The increased triglyceride levels during the fat-loading tests observed in our study are consistent with findings reported by others (3739) and have been discussed previously (40). The relationship between elevated PAI-1, insulin resistance, and hypertriglyceridemia is established (2,6,17,18,36,41) and is shown in our study. Therefore, elevated PAI-1 activities were anticipated during the fat-loading tests. On the contrary, the PAI-1 activities decreased significantly. Both increased and decreased PAI-1 activities after fat loads have been reported (39,4247). The difference in the postprandial PAI-1 responses has been explained by different genotypes of PAI-1, different fat types and content, and that PAI-1 has a circadian rhythm (PAI-1 concentrations decrease during the day) (39,44,48,49). Whereas increase in triglycerides alone, as here in our study, or insulin alone (50) seems insufficient to increase PAI-1 concentrations, a combination of hypertriglyceridemia, hyperinsulinemia, and hyperglycemia can increase PAI-1 in blood in normal humans (51). Therefore, our results also support the hypothesis that several abnormal metabolic parameters are essential for the elevation of PAI-1 levels. In addition, chronic exposure to high fat loads may result differently. t-PA activities seemed unrelated to insulin resistance and were not affected by the fat-loading tests as reported previously (45). Nevertheless, the patients with type 2 diabetes had relatively lower t-PA activities than the control subjects throughout the fat-loading tests.

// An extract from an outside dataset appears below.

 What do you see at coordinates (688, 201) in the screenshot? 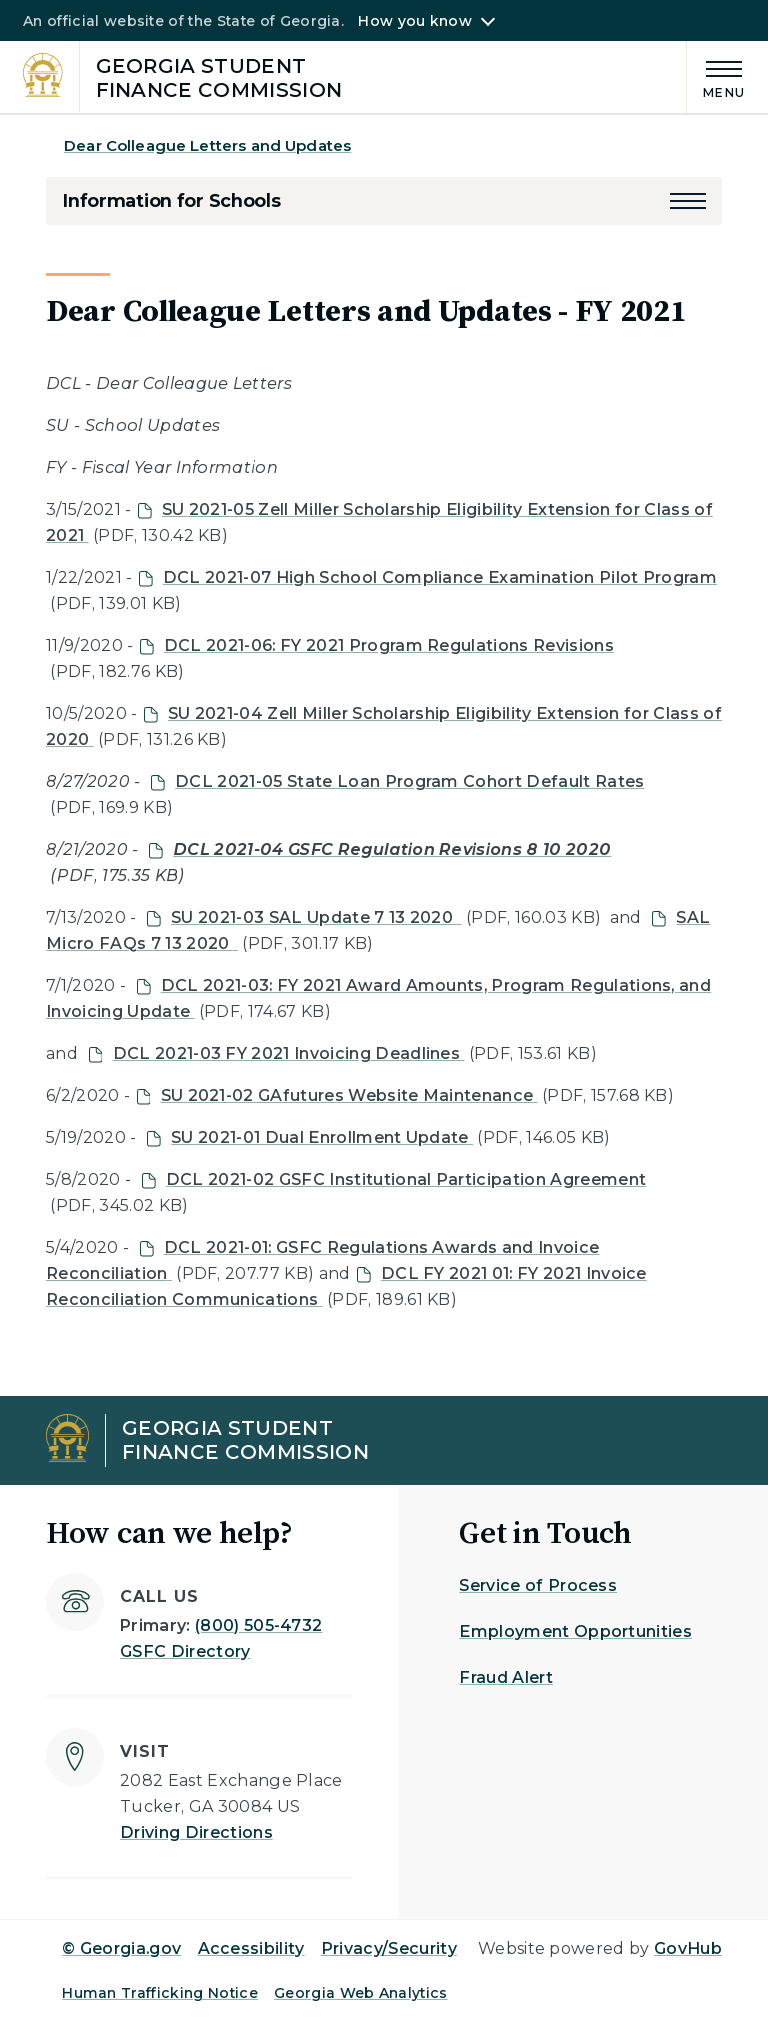 I see `[button]` at bounding box center [688, 201].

The differences in the PAI-1 levels in our diabetic and nondiabetic obese subjects, who had comparable BMIs, may be due to the difference in fat distribution (5255). However, further investigation (e.g. computed tomography or magnetic resonance imaging to measure fat distribution) is needed to determine whether indeed our diabetic subjects have central fat distribution and our obese subjects have peripheral fat distribution. Furthermore, glycation, the result of hyperglycemia in the diabetic patients, may enhance the production of PAI-1 and attenuate that of t-PA (22,56,57).

We conclude that elevated PAI-1 and diminished t-PA activities, suggestive of suppressed fibrinolysis, are present in our adolescents with type 2 diabetes, adding another risk factor for CVD, and high fat intake does not further negatively affect this suppressed fibrinolysis.